▶ _Listed records_

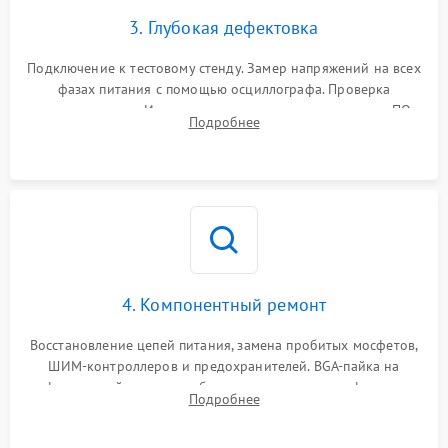
3. Глубокая дефектовка
Подключение к тестовому стенду. Замер напряжений на всех
фазах питания с помощью осциллографа. Проверка
инициализации. Использование специализированного ПО
Подробнее
MATS
4. Компонентный ремонт
Восстановление цепей питания, замена пробитых мосфетов,
ШИМ-контроллеров и предохранителей. BGA-пайка на
инфракрасной станции реболлинг или замена графического
Подробнее
чипа и дефектной памяти GDDR. Прошивка BIOS
программатором.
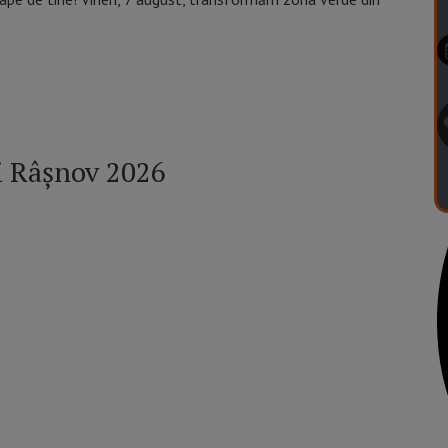
ii Râşnov 2026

▶ _Your instructions_
Each entry must be retyped word for word, with every image omitted.

▶ _The completed task_
3. Глубокая дефектовка
Подключение к тестовому стенду. Замер напряжений на всех
фазах питания с помощью осциллографа. Проверка
инициализации. Использование специализированного ПО
Подробнее
MATS
4. Компонентный ремонт
Восстановление цепей питания, замена пробитых мосфетов,
ШИМ-контроллеров и предохранителей. BGA-пайка на
инфракрасной станции реболлинг или замена графического
Подробнее
чипа и дефектной памяти GDDR. Прошивка BIOS
программатором.
ii Râşnov 2026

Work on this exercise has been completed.